Wednesday, July 29, 2009

When Heat and Late 80's Hip-Hop Collide

I am sitting in my dark, dismal, mostly unpacked basement listening to N.W.A., and reflecting on my earlier conversation with Aron about how excessive heat creates murderous people. But this has really nothing to do with what I want to write about.

For the last couple years I have been fighting what I have come to call a severe case of "the cynicism." I came down with disease a couple of years ago when I went to a college that professed to have some sort of profound affect on ones spiritual life. Instead finding positive revelation and clarity, I came to realize that I really, truly, dislike a lot of people. They say stupid things, they do stupid things, and sometimes, they even look stupid. I quickly found myself trapped in a thick cloud of overwhelming disgust with so many things about the world with which I had previously had no problem. It didn't help that most of my friends were going through the same thing (yes, I had friends, despite my earlier statement about hating people).

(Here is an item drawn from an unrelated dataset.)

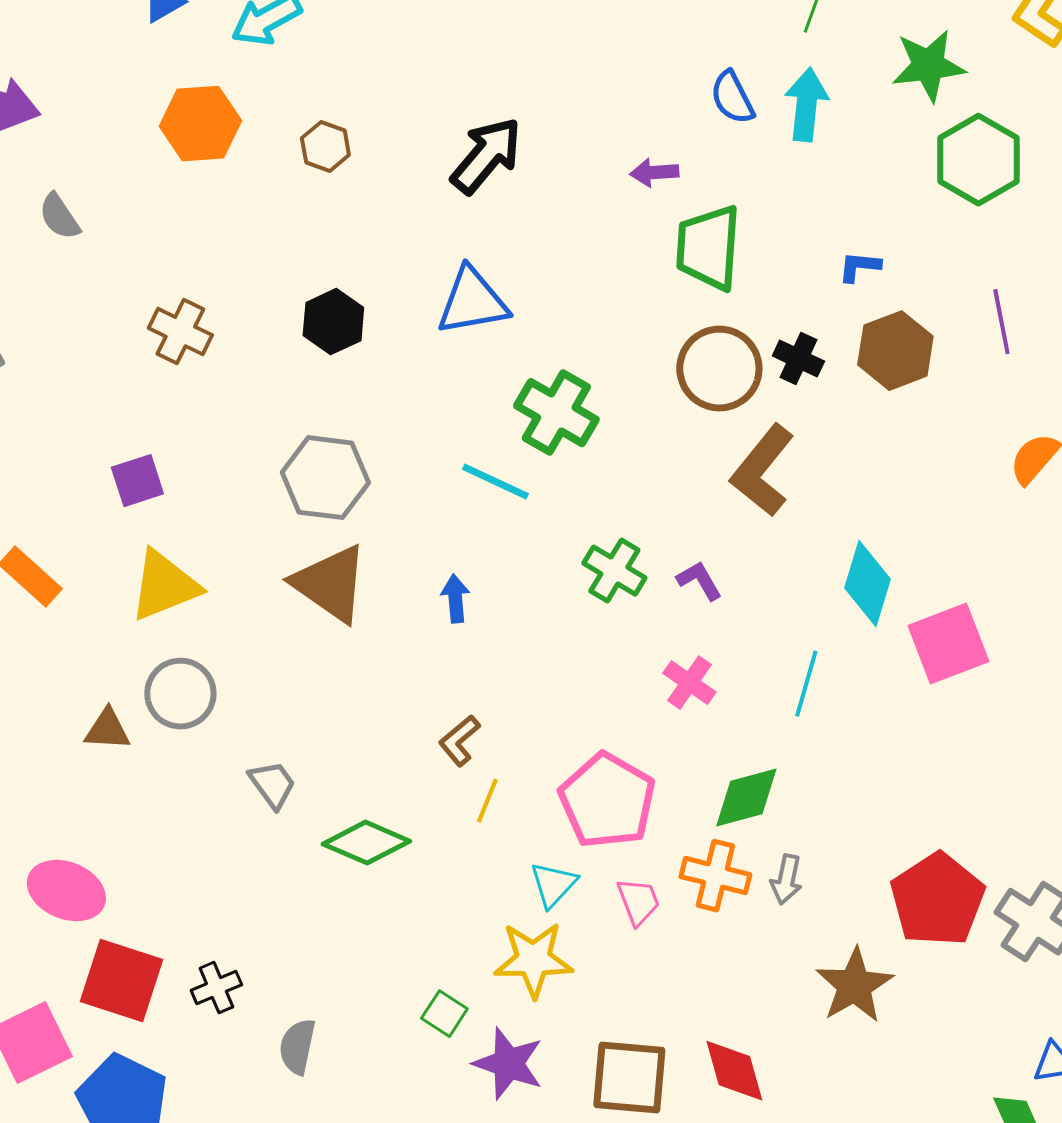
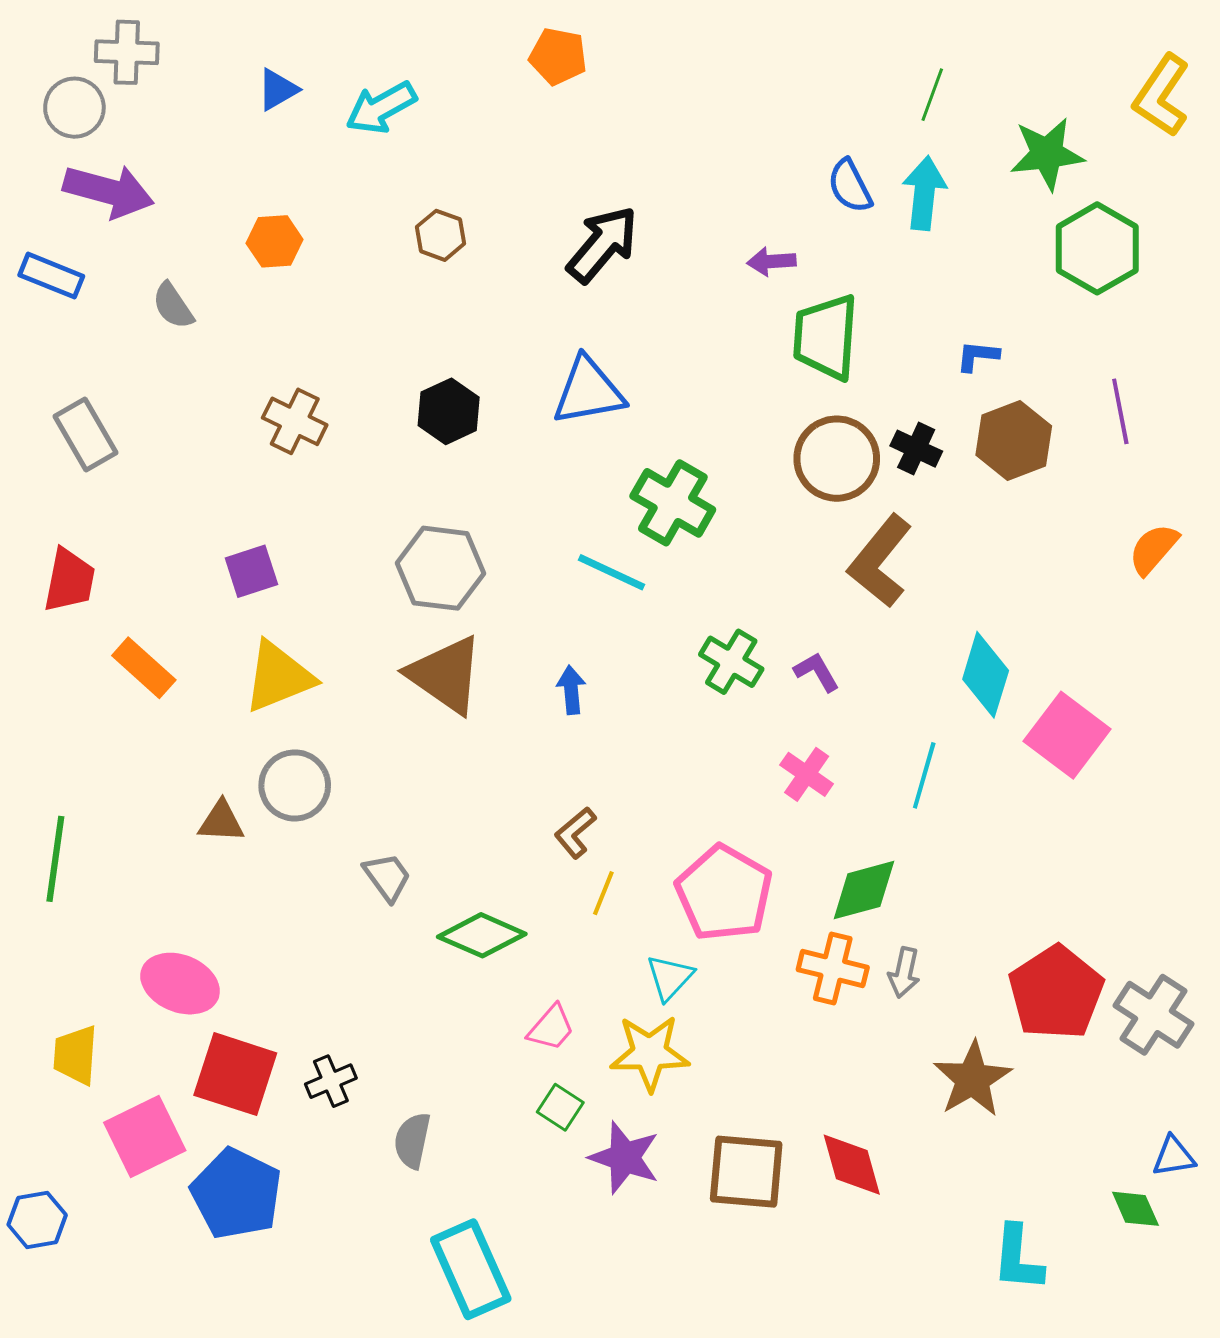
orange hexagon: (200, 124) -> (275, 241), moved, size x0.7
pink square: (948, 644) -> (1067, 735), turned -32
pink trapezoid: (638, 902) -> (551, 1028), moved, turned 62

Sometime around the preparation to get married, I had to do some serious thinking about my cynical inclinations. "You know, Jesse," I told myself, "being grouchy about everything doesn't do you a whole lot of good. In fact, you kind of suck." So, there you have it. I realized that being so cynical about everything had really taken away the joy from a lot of wonderful things in my life. I try now to focus on being critical rather than cynical, a big distinction. For me, being critical means to take a thoughtful look at the world around. Why do I feel they way I do or think the way I think? Then, being critical encourages me to take action. Cynicism, on the other hand, only made me a sedentary, whinny jerk. Don't get me wrong, I am not fully recovered. Also, cynical people tend to have my favorite senses of humor.

In regards to teaching, I see clearly the danger in being cynical (how many more times can I use that word in this post). I figure, the harder I work now at redirecting those tendencies, the better off I will be when I get into the classroom.